I COMPLIMENTI DEL PRESIDENTE SCOPELLITI

 

l Presidente della Regione Giuseppe Scopelliti, in merito all’odierna operazione della DDA di Reggio Calabria, denominata “Scacco Matto”, ha rilasciato la seguente dichiarazione. “Esprimo vivo compiacimento al lavoro svolto dalla DDA di Reggio Calabria e dalle Forze dell’Ordine per l’operazione “Scacco Matto” che ha portato ai numerosi arresti nel territorio della Piana di Gioia Tauro. Si tratta di un’altra importante operazione di ripristino della legalità, l’ennesimo duro colpo inflitto alla criminalità organizzata. Gli arresti odierni si caratterizzano per via dei risvolti che interessavano vari settori dell’economia pubblica e privata e dell’informazione. Lo Stato con questa brillante operazione, continua a far sentire la propria presenza a fianco dei cittadini, a dimostrazione di grande impegno e dedizione consapevole che la strada della legalità e quindi del rispetto delle regole, rimane al primo posto nell’agire quotidiano”.

 

I COMPLIMENTI DEL SINDACO DI POLISTENA

 

L’Amministrazione Comunale di Polistena esprime – in una nota stampa – profonda gratitudine nei confronti della Questura di Reggio Calabria e della Magistratura, protagonisti di un’operazione senza precedenti, contro la criminalità organizzata condotta nella città di Polistena. La battaglia contro la ‘ndrangheta ed il malaffare, la lotta per l’affermazione della legalità, costituiscono il primo punto dell’azione programmaticadell’Amministrazione Comunale di Polistena, che rimane schierata dalla parte della legalità, contro ogni forma di condizionamento mafioso, al fianco della magistratura e delle forze dell’ordine.

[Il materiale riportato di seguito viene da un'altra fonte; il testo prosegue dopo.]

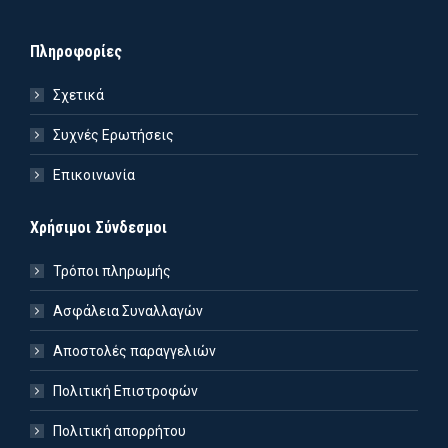
Πληροφορίες
Σχετικά
Συχνές Ερωτήσεις
Επικοινωνία
Χρήσιμοι Σύνδεσμοι
Τρόποι πληρωμής
Ασφάλεια Συναλλαγών
Αποστολές παραγγελιών
Πολιτική Επιστροφών
Πολιτική απορρήτου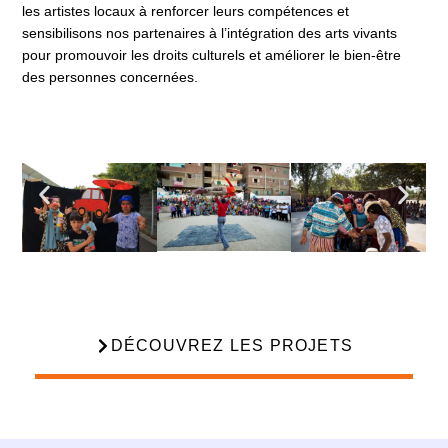
les artistes locaux à renforcer leurs compétences et
sensibilisons nos partenaires à l’intégration des arts vivants
pour promouvoir les droits culturels et améliorer le bien-être
des personnes concernées.
DÉCOUVREZ LES PROJETS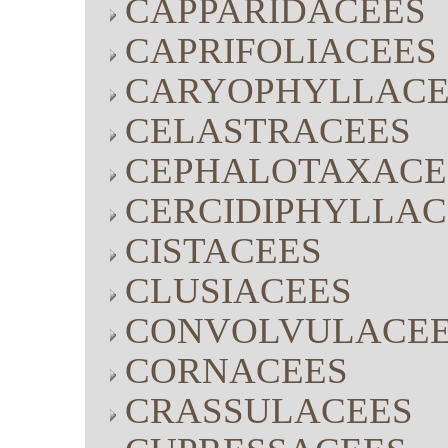
CAPPARIDACEES
CAPRIFOLIACEES
CARYOPHYLLACE
CELASTRACEES
CEPHALOTAXACE
CERCIDIPHYLLAC
CISTACEES
CLUSIACEES
CONVOLVULACE
CORNACEES
CRASSULACEES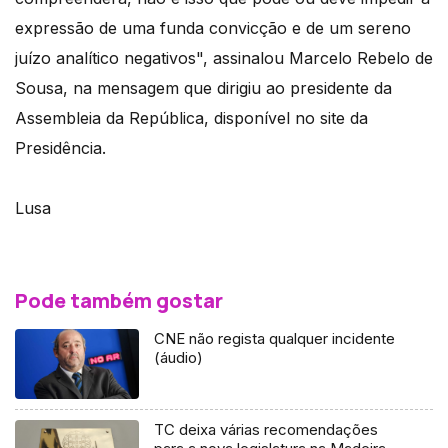
expressão de uma funda convicção e de um sereno
juízo analítico negativos", assinalou Marcelo Rebelo de
Sousa, na mensagem que dirigiu ao presidente da
Assembleia da República, disponível no site da
Presidência.
Lusa
Pode também gostar
CNE não regista qualquer incidente
(áudio)
TC deixa várias recomendações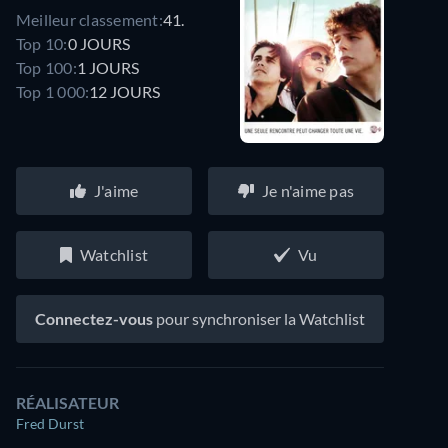
Meilleur classement:
41.
Top 10:
0 JOURS
Top 100:
1 JOURS
Top 1 000:
12 JOURS
J'aime
Je n'aime pas
Watchlist
Vu
Connectez-vous
pour synchroniser la Watchlist
RÉALISATEUR
Fred Durst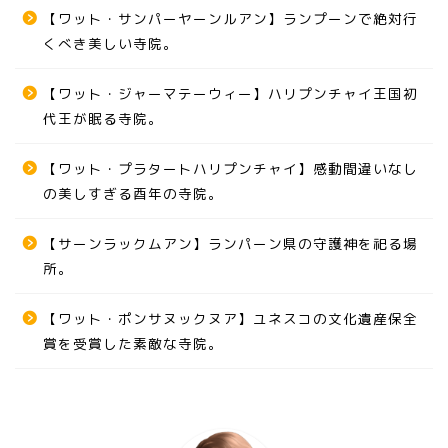
【ワット・サンパーヤーンルアン】ランプーンで絶対行
くべき美しい寺院。
【ワット・ジャーマテーウィー】ハリプンチャイ王国初
代王が眠る寺院。
【ワット・プラタートハリプンチャイ】感動間違いなし
の美しすぎる酉年の寺院。
【サーンラックムアン】ランパーン県の守護神を祀る場
所。
【ワット・ポンサヌックヌア】ユネスコの文化遺産保全
賞を受賞した素敵な寺院。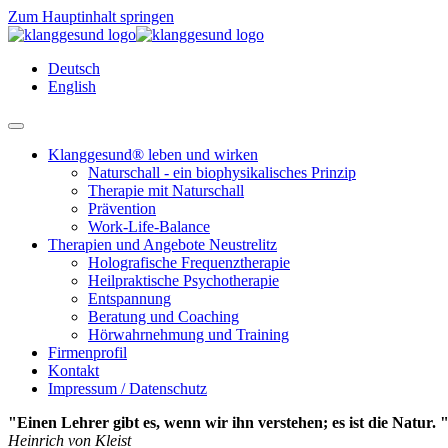
Zum Hauptinhalt springen
Deutsch
English
Klanggesund® leben und wirken
Naturschall - ein biophysikalisches Prinzip
Therapie mit Naturschall
Prävention
Work-Life-Balance
Therapien und Angebote Neustrelitz
Holografische Frequenztherapie
Heilpraktische Psychotherapie
Entspannung
Beratung und Coaching
Hörwahrnehmung und Training
Firmenprofil
Kontakt
Impressum / Datenschutz
"Einen Lehrer gibt es, wenn wir ihn verstehen; es ist die Natur. 
Heinrich von Kleist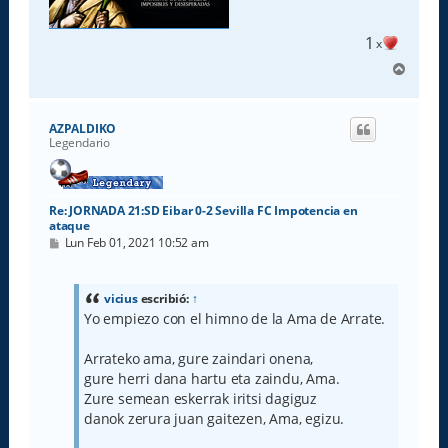
1
x
A
r
r
i
AZPALDIKO
b
Legendario
a
Re: JORNADA 21:SD Eibar 0-2 Sevilla FC Impotencia en
ataque
M
Lun Feb 01, 2021 10:52 am
e
n
s
a
vicius
escribió:
↑
j
Yo empiezo con el himno de la Ama de Arrate.
e
Arrateko ama, gure zaindari onena,
gure herri dana hartu eta zaindu, Ama.
Zure semean eskerrak iritsi dagiguz
danok zerura juan gaitezen, Ama, egizu.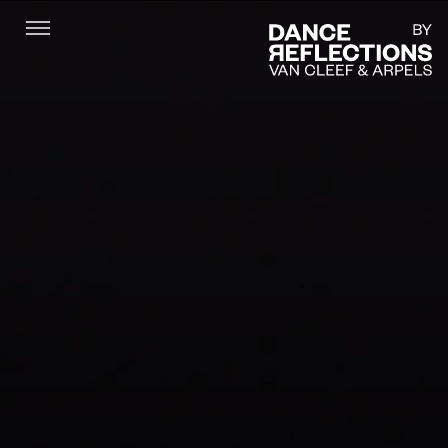
Menu
DR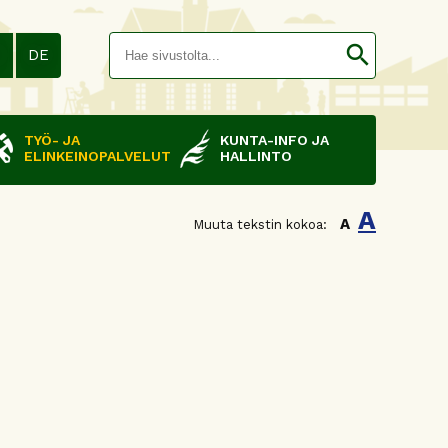
Hakusana(
search
N
DE
TYÖ- JA
KUNTA-INFO JA
ELINKEINOPALVELUT
HALLINTO
A
A
Muuta tekstin kokoa:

Siamo dunque riconoscenti – c’è scritto nella nota a firma del sindaco Michele Tripodi – a quanti, attraverso questa ultima operazione, hanno partecipato a diverso titolo nell’interesse dei cittadini onesti di Polistena, la cui storia è stata costruita su grandi battaglie nel segno della legalità, dell’antimafia sociale e culturale. Adesso tocca alla società civile, ai giovani, alla gente comune, prendere coscienza e percorrere a testa alta la via della legalità e della giustizia. Troveranno in questa Amministrazione Comunale un valido sostegno per l’affermazione di una nuova idea di società fondata sugli stessi diritti e le stesse opportunità per tutti.

I COMPLIMENTI DI ANGELA NAPOLI

Da anni coloro che vivono nel territorio della Piana di Gioia Tauro erano a conoscenza del potere esercitato da Vincenzo Longo e dalla sua famiglia; finalmente con l’operazione “Scacco matto”, che nella giornata di ieri ha portato all’arresto di ben 35 persone, c’è stato il riconoscimento della “società di ‘ndrangheta”, anche nel territorio di Polistena.

E ancora una volta l’operazione “Scacco matto”, frutto dell’importante attività d’indagine della Polizia di Stato, coordinata dalla DDA di Reggio Calabria, dimostra come non ci sia parte del territorio della provincia, che risulti immune dalla presenza, dalla pervasività e dall’attività illecita della ‘ndrangheta.

Non può altresì, essere sottaciuto che dalla stessa operazione “Scacco matto” si evince come non fosse del tutto “peregrina” l’insistenza sulla necessità di sciogliere, per infiltrazione mafiosa, il precedente Consiglio Comunale di Fondi (LT), invece coperto dall’attuale del Governo Nazionale.